Un enfant qui a sans cesse des comportements agressifs doit questionner l’adulte, tout autant qu’un enfant qui ne manifeste aucun signe agressif ; car c’est quelque chose de normal dans le développement de l’enfant lorsqu’il est en contact avec d’autres enfants et surtout lorsqu’il est en collectivité.

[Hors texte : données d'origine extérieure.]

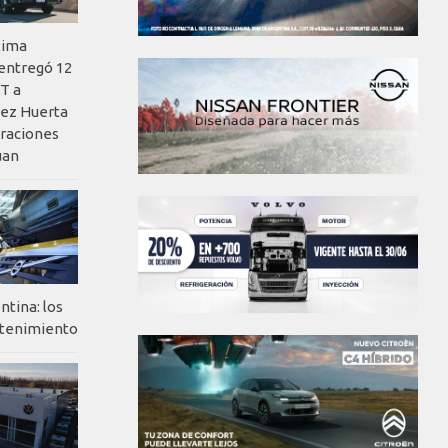
xima
 entregó 12
T a
ez Huerta
eraciones
uan
ntina: los
ntenimiento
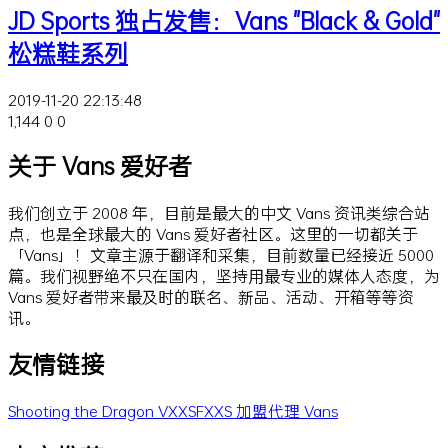
JD Sports 独占发售：Vans "Black & Gold"
松糕鞋系列
2019-11-20 22:13:48
1,144
0
0
关于 Vans 爱好者
我们创立于 2008 年，目前是最大的中文 Vans 资讯类综合站
点，也是全球最大的 Vans 爱好者社区。这里的一切都关于
「Vans」！文章主源于翻译和采集，目前数量已经接近 5000
篇。我们视野绝不只在国内，坚持用最专业的媒体人态度，为
Vans 爱好者带来最及时的联名、新品、活动、开箱等等资
讯。
友情链接
Shooting the Dragon
VXXSFXXS
加盟代理 Vans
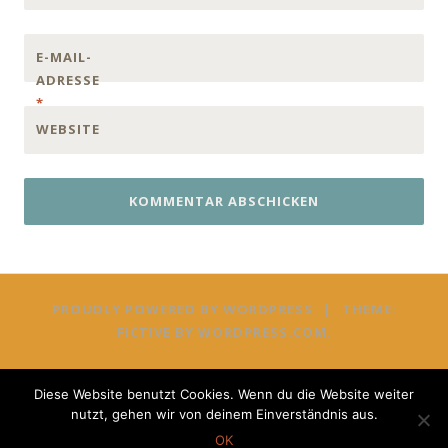
E-MAIL-
ADRESSE
*
WEBSITE
PROUDLY POWERED BY WORDPRESS
|
THEME:
FICTIVE BY
WORDPRESS.COM
.
Diese Website benutzt Cookies. Wenn du die Website weiter
nutzt, gehen wir von deinem Einverständnis aus.
OK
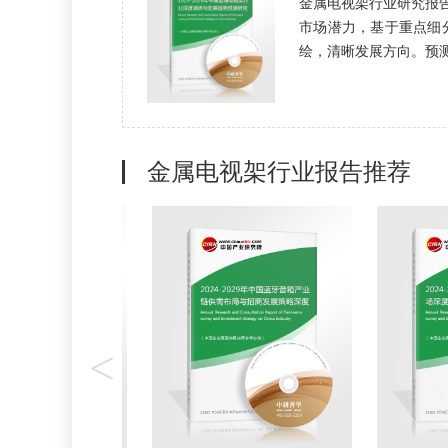
金属电视架行业研究报
市场潜力，基于重点细
绘，清晰发展方向。预测未
金属电视架行业报告推荐
<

Souvent, l’agressivité est bannie, elle est mal perçue par les adultes (professionnels et parents). Alors qu’elle a besoin de s’exprimer comme toutes les autres émotions, telles que la joie, la tristesse. Néanmoins elle doit être canalisée et exprimée de manière acceptable pour les autres. Il est alors intéressant de réfléchir à ce qui peut être mis en place pour que l’enfant puisse exprimer cette agressivité de manière permise et non contre les autres enfants ; par les jeux, par l’aménagement de l’espace, par la mise à disposition d’un punchingball, d’un coussin de la colère, etc.

COMMENT FAIRE ?

L’intervention de l’adulte sur le moment / médiation

À la crèche, lorsqu’une professionnelle est face à des conduites agressives entre enfants, sa première réaction est d’intervenir afin de stopper la scène. Le « stop » est un moyen efficace pour arrêter une interaction négative en cours entre deux enfants.

Afin de développer l’empathie, il faut immédiatement s’occuper de l’enfant agressé, lui apporter des soins, le consoler, le câliner et inviter l’agresseur à en faire autant. De nombreuses études en neurosciences basées sur les IRM démontrent que cet acte augmente une zone du cerveau qui est celle l’empathie.

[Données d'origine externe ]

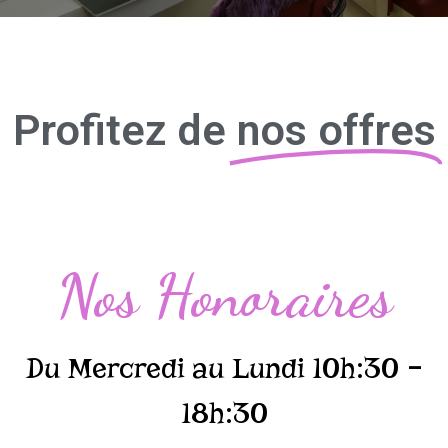
Profitez de
nos offres
Nos Honoraires
Du Mercredi au Lundi 10h:30 –
18h:30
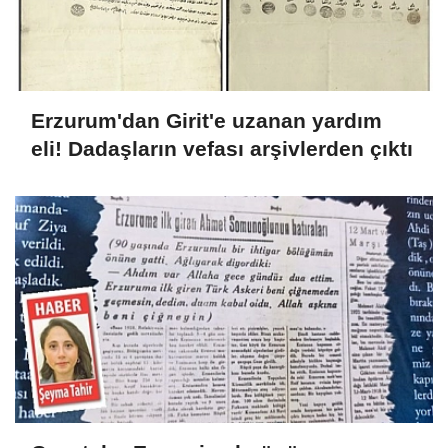
Erzurum'dan Girit'e uzanan yardım
eli! Dadaşların vefası arşivlerden çıktı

Ensuite, il faut essayer de comprendre ce qui a pu déclencher cette réaction, tout en rappelant l’interdit.

Puis, il faut apporter à l’enfant d’autres solutions, des outils pour qu’il s’exprime ou se défende autrement. S’il s’agit d’une colère, nous pouvons proposer à l’enfant de taper dans un coussin par exemple, afin d’évacuer cette émotion qu’il n’arrive pas à gérer.

Le travail d’observation

L’observation fine permet de voir ce qui peut se passer pour l’enfant. Parfois une conduite agressive d’un enfant vers un autre peut apparaître sans raison sur le moment. Mais si nous avons observé l’enfant sur toute la journée, peut-être avons-nous relevé que plus tôt dans la journée, cet enfant qui a été « agressé » avait « volé » le jeu de l’autre quelques heures plus tôt.

Les réactions des enfants sont parfois en décalage avec les actions qui ont eu lieu plus tôt. Ce même enfant qui avait volé son jeu s’est approché de lui à ce moment-là. Le souvenir et la peur peuvent avoir entrainé alors une réaction d’agressivité. Lorsqu’il y a des conduites agressives répétitives nous nous concentrons sur cet enfant, et notons fréquemment des observations, afin de pouvoir relever où peut être la problématique et de tenter d’y répondre.

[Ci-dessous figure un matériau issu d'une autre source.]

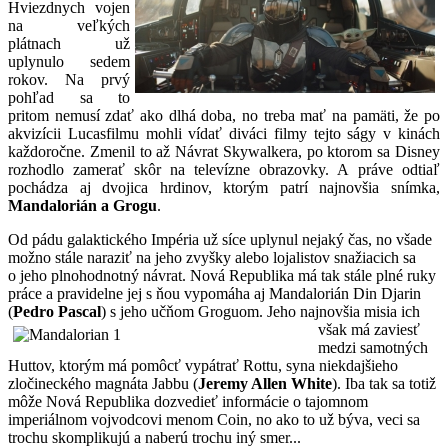
Hviezdnych vojen
na veľkých
plátnach už
uplynulo sedem
rokov. Na prvý
pohľad sa to
pritom nemusí zdať ako dlhá doba, no treba mať na pamäti, že po
akvizícii Lucasfilmu mohli vídať diváci filmy tejto ságy v kinách
každoročne. Zmenil to až Návrat Skywalkera, po ktorom sa Disney
rozhodlo zamerať skôr na televízne obrazovky. A práve odtiaľ
pochádza aj dvojica hrdinov, ktorým patrí najnovšia snímka,
Mandalorián a Grogu
.
Od pádu galaktického Impéria už síce uplynul nejaký čas, no všade
možno stále naraziť na jeho zvyšky alebo lojalistov snažiacich sa
o jeho plnohodnotný návrat. Nová Republika má tak stále plné ruky
práce a pravidelne jej s ňou vypomáha aj Mandalorián Din Djarin
(
Pedro Pascal
) s jeho učňom Groguom.
Jeho najnovšia misia ich
však má zaviesť
medzi samotných
Huttov, ktorým má pomôcť vypátrať Rottu, syna niekdajšieho
zločineckého magnáta Jabbu (
Jeremy Allen White
). Iba tak sa totiž
môže Nová Republika dozvedieť informácie o tajomnom
imperiálnom vojvodcovi menom Coin, no ako to už býva, veci sa
trochu skomplikujú a naberú trochu iný smer...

Réflexions sur l’organisation et l’aménagement de l’espace

Parfois c’est l’organisation qui faille, et non l’enfant : trop de mouvements d’adultes, pas assez de disponibilité à un moment donné… Les moments de transition sont souvent délicats et sujets à de l’agressivité. Il faut y être attentifs et prendre du recul sur l’organisation, afin de pouvoir réaménager les postures si besoin, et garder une attention individuelle et constante sur les enfants.

Parfois l’espace est trop exigu, étroit, alors que les enfants ont besoin de beaucoup de place pour se déplacer. Lorsque les enfants expriment le besoin de bouger, il faut leur proposer de sortir à l’extérieur ou d’aller dans des espaces plus grands pour sauter, courir, grimper, ramper, etc… La motricité est essentielle dans le développement d’un enfant.